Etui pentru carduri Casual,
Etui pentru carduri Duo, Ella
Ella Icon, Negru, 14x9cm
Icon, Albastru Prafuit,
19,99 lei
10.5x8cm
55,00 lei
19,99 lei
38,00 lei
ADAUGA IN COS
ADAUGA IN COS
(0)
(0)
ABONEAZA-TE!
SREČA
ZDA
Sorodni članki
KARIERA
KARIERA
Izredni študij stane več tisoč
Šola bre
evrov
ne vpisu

------------------------

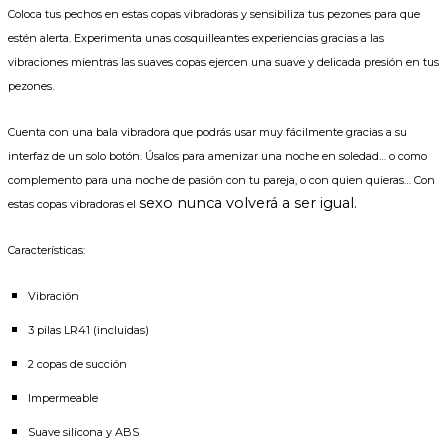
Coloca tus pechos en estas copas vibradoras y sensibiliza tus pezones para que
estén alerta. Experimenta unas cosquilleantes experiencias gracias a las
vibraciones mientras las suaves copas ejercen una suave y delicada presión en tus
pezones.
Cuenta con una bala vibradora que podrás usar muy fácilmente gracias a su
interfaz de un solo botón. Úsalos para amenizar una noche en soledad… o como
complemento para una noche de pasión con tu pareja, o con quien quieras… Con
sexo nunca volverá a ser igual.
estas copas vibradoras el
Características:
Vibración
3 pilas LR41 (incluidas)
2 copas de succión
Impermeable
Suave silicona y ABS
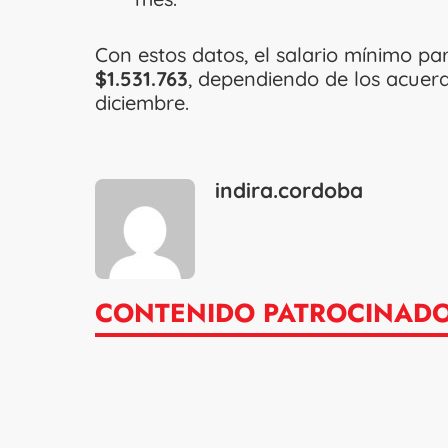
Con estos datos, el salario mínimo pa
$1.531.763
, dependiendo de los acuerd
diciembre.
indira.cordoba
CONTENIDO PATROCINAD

------------------------

When the word "para" appears in a line of the listing, copy that line.

→ OUTPUT FOR THIS TASK
Coloca tus pechos en estas copas vibradoras y sensibiliza tus pezones para que
interfaz de un solo botón. Úsalos para amenizar una noche en soledad… o como
complemento para una noche de pasión con tu pareja, o con quien quieras… Con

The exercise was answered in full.